■ **Action item**
Starting with the line with "NIEUWS OVER DE STOPPERSREGELING" in the entries below and going on through the line with "UNCATEGORIZED", output every line exactly and nothing more. No pictures.

■ **Collected data**
[Start of Attachment]

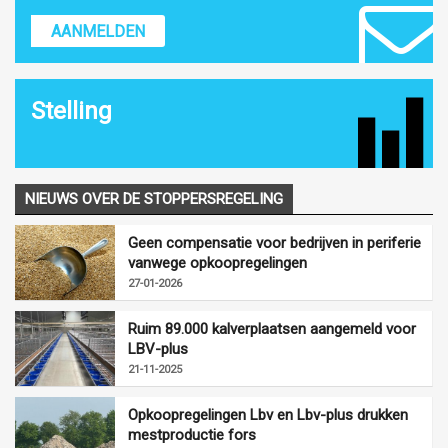
AANMELDEN
Stelling
NIEUWS OVER DE STOPPERSREGELING
Geen compensatie voor bedrijven in periferie
vanwege opkoopregelingen
27-01-2026
Ruim 89.000 kalverplaatsen aangemeld voor
LBV-plus
21-11-2025
Opkoopregelingen Lbv en Lbv-plus drukken
mestproductie fors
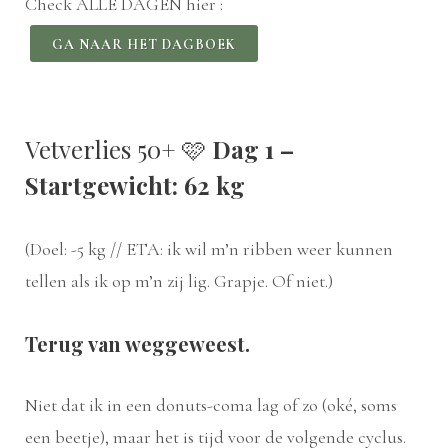
Check ALLE DAGEN hier :
GA NAAR HET DAGBOEK
Vetverlies 50+ 🩷
Dag 1 –
Startgewicht: 62 kg
(Doel: -5 kg // ETA: ik wil m’n ribben weer kunnen
tellen als ik op m’n zij lig. Grapje. Of niet.)
Terug van weggeweest.
Niet dat ik in een donuts-coma lag of zo (oké, soms
een beetje), maar het is tijd voor de volgende cyclus.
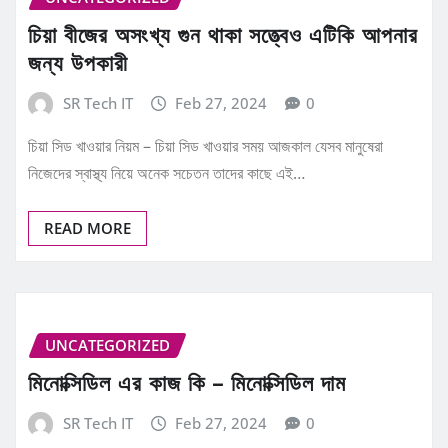
চিয়া বীজের অসংখ্য গুন থাকা সত্ত্বেও এটিকি আপনার
জন্য উপকারী
SR Tech IT
Feb 27, 2024
0
চিয়া সিড খাওয়ার নিয়ম – চিয়া সিড খাওয়ার সময় আজকাল যেসব মানুষেরা
নিজেদের স্বাস্থ্য নিয়ে অনেক সচেতন তাদের কাছে এই…
READ MORE
UNCATEGORIZED
মিনোক্সিডিল এর কাজ কি – মিনোক্সিডিল দাম
SR Tech IT
Feb 27, 2024
0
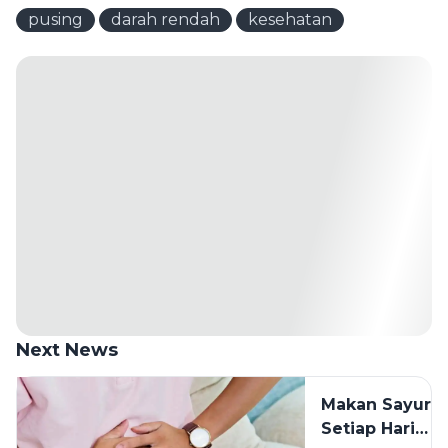
pusing
darah rendah
kesehatan
Next News
Makan Sayur
Setiap Hari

[End of Attachment]

■ **Solved problem**
NIEUWS OVER DE STOPPERSREGELING
Geen compensatie voor bedrijven in periferie
vanwege opkoopregelingen
27-01-2026
Ruim 89.000 kalverplaatsen aangemeld voor
LBV-plus
21-11-2025
Opkoopregelingen Lbv en Lbv-plus drukken
mestproductie fors
Check ALLE DAGEN hier :
GA NAAR HET DAGBOEK
Vetverlies 50+ 🩷
Dag 1 –
Startgewicht: 62 kg
(Doel: -5 kg // ETA: ik wil m’n ribben weer kunnen
tellen als ik op m’n zij lig. Grapje. Of niet.)
Terug van weggeweest.
Niet dat ik in een donuts-coma lag of zo (oké, soms
een beetje), maar het is tijd voor de volgende cyclus.
চিয়া বীজের অসংখ্য গুন থাকা সত্ত্বেও এটিকি আপনার
জন্য উপকারী
SR Tech IT
Feb 27, 2024
0
চিয়া সিড খাওয়ার নিয়ম – চিয়া সিড খাওয়ার সময় আজকাল যেসব মানুষেরা
নিজেদের স্বাস্থ্য নিয়ে অনেক সচেতন তাদের কাছে এই…
READ MORE
UNCATEGORIZED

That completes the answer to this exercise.